L’autre péché est la désinvolture qui consiste à ignorer ceux qui sont différents de nous, et à croire que nous n’avons pas besoin les uns des autres.
Entre ces deux écueils, l’œcuménisme cherche une juste relation entre les Églises. Nous pouvons évoquer trois formes d’œcuménisme.
Il y a d’abord l’œcuménisme théologique qui cherche à travailler sur les vraies et les fausses différences. C’est l’œcuménisme qui cherche à rapprocher les positions et à se mettre d’accord sur les désaccords. Cet œcuménisme est important, mais arrive un moment où les désaccords sont irréductibles et indépassables, sauf à demande à une Église de renoncer à ce qui est pour elle fondamental.
Une deuxième forme est alors l’œcuménisme de l’hospitalité qui est une démarche spirituelle qui prend en compte les différences et qui cherche à accueillir, et pourquoi pas aimer, ce qui fonde ces différences. C’est l’œcuménisme qui consiste à se visiter et s’inviter les uns les autres. L’épître aux Hébreux affirme : « N’oubliez pas l’hospitalité : il en est qui, en l’exerçant, ont à leur insu logé des anges. »
Une troisième forme est l’œcuménisme de l’objection. Il ne s’agit pas seulement d’accueillir les différences, mais de demander à chacun de formuler les objections qu’il adresse à l’autre. Il repose sur l’idée que chaque Église permet à l’autre d’éviter de tomber du côté où elle penche. Le protestantisme peut aider l’Église catholique à se préserver d’un absolutisme qui la menace ; et le catholicisme rappelle au protestantisme que la théologie a une histoire et que l’Église est universelle.
Pour terminer, un exemple biblique.
Une des grandes questions qui se posaient à la première Église est celle de la cohabitation entre les juifs et les non-juifs. Fallait-il marquer cette différence et avoir des Églises séparées, ou abolir les différences ? La question a été traitée à la rencontre de Jérusalem. Paul en parle dans l’épître aux Galates. Après avoir évoqué les deux positions, il termine de la façon suivante : « Lorsqu’ils ont reconnu la grâce qui m’avait été accordée, alors Jacques, Céphas et Jean, qui étaient considérés comme des colonnes, nous ont donné la main droite, à Barnabé et à moi, en signe de communion : nous irions, nous, vers les non-Juifs, et eux vers les circoncis ; nous devions seulement nous souvenir des pauvres, ce que je me suis empressé de faire. »
Nous trouvons dans ce texte trois éléments qui peuvent inspirer le dialogue œcuménique.
D’abord Les différences sont évoquées. Paul aurait pu poursuive sa mission sans se soucier de ceux qui n’étaient pas d’accord avec lui, il a tenu à aller à Jérusalem pour les rencontrer et exposer sa position. Lorsque la différence est apparue irréductible, ils ont décidé de partir chacun de leur côté.

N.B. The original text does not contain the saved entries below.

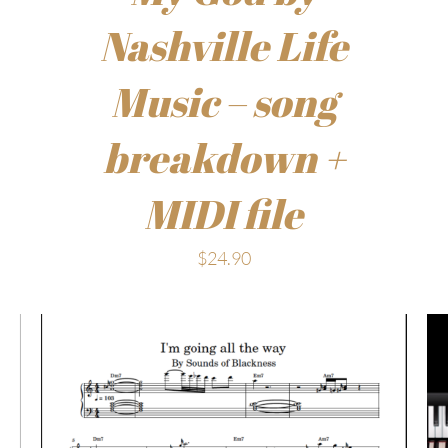
Nashville Life
Music – song
breakdown +
MIDI file
$
24.90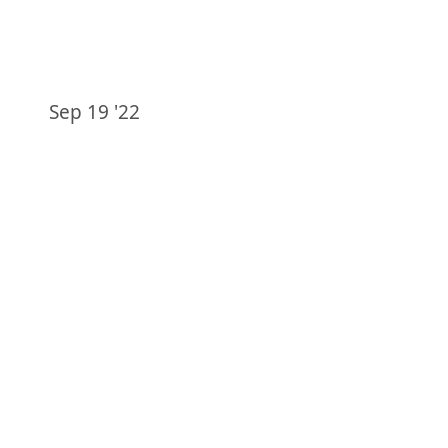
Sep 19 '22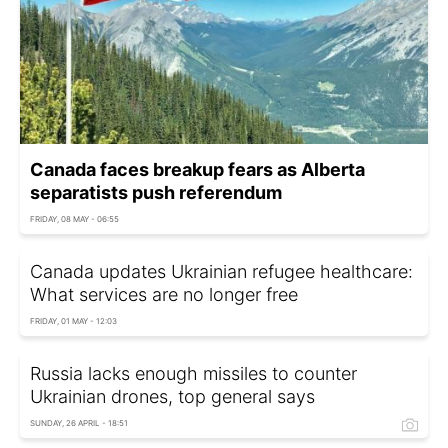
Canada faces breakup fears as Alberta
separatists push referendum
FRIDAY, 08 MAY - 06:55
Canada updates Ukrainian refugee healthcare:
What services are no longer free
FRIDAY, 01 MAY - 12:03
Russia lacks enough missiles to counter
Ukrainian drones, top general says
SUNDAY, 26 APRIL - 18:51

Ensuite, en se séparant, le texte dit qu’ils se sont donné la main droite en signe de communion. Le signe est éloquent. Tendre la main droite, c’est refuser de se séparer sans se donner mutuellement un signe de paix. Le geste a les allures d’une bénédiction : « Que Dieu t’accompagne sur ton chemin. »

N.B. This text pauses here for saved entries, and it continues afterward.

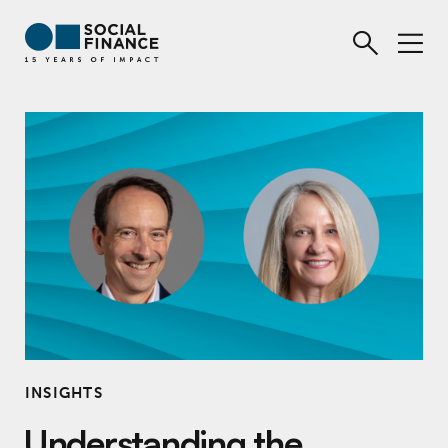
INSIGHTS
Understanding the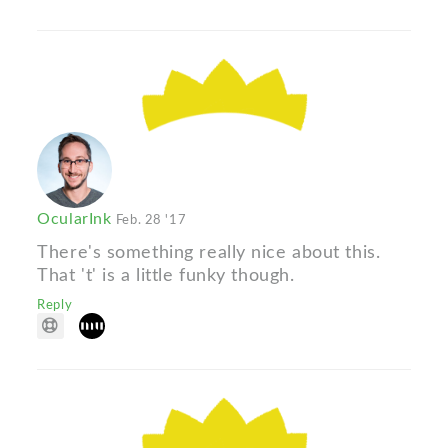
OcularInk
Feb. 28 '17
There's something really nice about this.
That 't' is a little funky though.
Reply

Enfin, la référence aux pauvres peut être comprise comme le fait de faire ensemble tout ce qui est possible. Ne pas être d’accord sur les prescriptions du judaïsme n’empêche pas de s’occuper ensemble des pauvres.

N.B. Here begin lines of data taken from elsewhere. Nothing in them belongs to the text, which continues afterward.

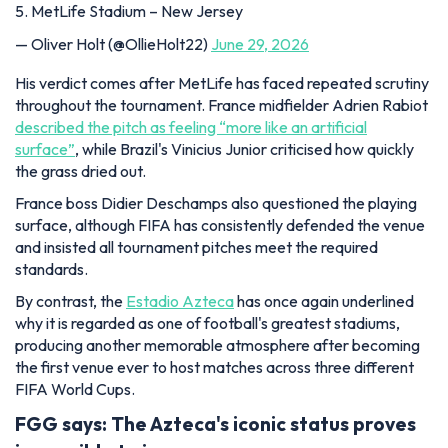
5. MetLife Stadium – New Jersey
— Oliver Holt (@OllieHolt22)
June 29, 2026
His verdict comes after MetLife has faced repeated scrutiny
throughout the tournament. France midfielder Adrien Rabiot
described the pitch as feeling “more like an artificial
surface”
, while Brazil's Vinicius Junior criticised how quickly
the grass dried out.
France boss Didier Deschamps also questioned the playing
surface, although FIFA has consistently defended the venue
and insisted all tournament pitches meet the required
standards.
By contrast, the
Estadio Azteca
has once again underlined
why it is regarded as one of football's greatest stadiums,
producing another memorable atmosphere after becoming
the first venue ever to host matches across three different
FIFA World Cups.
FGG says:
The Azteca's iconic status proves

Ce passage propose un chemin pour les relations entre les Églises : éclaircir les différences pour repérer celles qui sont irréductibles – honorer ces différences tout en appelant la bénédiction de Dieu sur les autres Églises – Faire ensemble tout ce qu’on n’est pas obligé de faire séparément, notamment l’action sociale.